Reading: Psalm 27: 1 and 4-9

The emotions we find in the Psalm range from great confidence in God as light and salvation to times struggling with enemies and days of trouble.  The psalmist often repeats the practice of seeking, of finding refuge in God, of seeking God’s face.  There is a relationship with God that remains central in his life no matter what life brings, good or bad.

There is hope for us in the example set by the psalmist.  We too will have good days and bad, days of walking closely with God and days where we are distant from our God.  We can go from the high of worship or an especially moving faith discussion to a busyness of our week that somehow steals away our time with God.  We can allow our day to day worries and concerns to capture all of our attention and focus, and suddenly our faith is adrift.

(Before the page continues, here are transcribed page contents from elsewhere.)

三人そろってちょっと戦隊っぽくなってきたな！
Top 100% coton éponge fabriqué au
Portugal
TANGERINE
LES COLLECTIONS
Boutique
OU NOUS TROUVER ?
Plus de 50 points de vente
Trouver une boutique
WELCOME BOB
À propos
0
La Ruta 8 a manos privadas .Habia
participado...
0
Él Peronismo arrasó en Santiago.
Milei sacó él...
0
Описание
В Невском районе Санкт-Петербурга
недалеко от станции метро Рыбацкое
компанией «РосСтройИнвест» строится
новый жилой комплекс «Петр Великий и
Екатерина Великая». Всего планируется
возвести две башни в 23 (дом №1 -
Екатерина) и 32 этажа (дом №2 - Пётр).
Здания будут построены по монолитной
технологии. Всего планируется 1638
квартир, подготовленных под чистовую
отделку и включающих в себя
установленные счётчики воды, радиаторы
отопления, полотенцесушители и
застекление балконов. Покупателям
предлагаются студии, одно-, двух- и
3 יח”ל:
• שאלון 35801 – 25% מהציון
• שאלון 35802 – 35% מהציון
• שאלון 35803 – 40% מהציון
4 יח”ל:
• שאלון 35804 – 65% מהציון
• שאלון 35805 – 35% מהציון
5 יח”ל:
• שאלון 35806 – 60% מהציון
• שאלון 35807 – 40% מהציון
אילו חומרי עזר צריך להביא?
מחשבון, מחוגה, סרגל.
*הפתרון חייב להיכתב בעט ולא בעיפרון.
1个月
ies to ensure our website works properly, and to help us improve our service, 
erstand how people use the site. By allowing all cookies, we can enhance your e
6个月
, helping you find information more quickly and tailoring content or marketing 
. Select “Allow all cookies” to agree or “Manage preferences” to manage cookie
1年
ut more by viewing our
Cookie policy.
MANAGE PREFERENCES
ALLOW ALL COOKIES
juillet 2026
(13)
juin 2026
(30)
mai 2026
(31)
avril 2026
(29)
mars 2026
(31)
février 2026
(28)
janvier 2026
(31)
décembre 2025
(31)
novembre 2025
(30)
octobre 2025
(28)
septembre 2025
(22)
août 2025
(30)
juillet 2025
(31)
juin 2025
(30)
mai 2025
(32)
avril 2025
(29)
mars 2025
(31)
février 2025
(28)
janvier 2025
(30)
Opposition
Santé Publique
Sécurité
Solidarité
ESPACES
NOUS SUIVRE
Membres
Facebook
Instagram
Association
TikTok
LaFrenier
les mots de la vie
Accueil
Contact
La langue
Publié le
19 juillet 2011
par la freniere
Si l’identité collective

Let us look to the example of the psalmist.  He constantly comes to God, whether rejoicing in who God is or whether seeking God’s protection.  In the Psalm we find honesty and openness – God can and wants to be in a full relationship with us – not a partial or occasional relationship.  Whether bringing our joys or our concerns, God wants to hear them.  Whether offering our praise and thanksgiving or whether struggling with our doubts and fears, God wants to hear them.

In all things and in all ways, may we seek God’s face.  May we each allow God to be our light in the darkness, our comforter in our pain, our protector in our doubts and fears, and our salvation in this life.  Verse eight reads, “Your face, Lord, I will seek”.  May we seek the Lord our God today!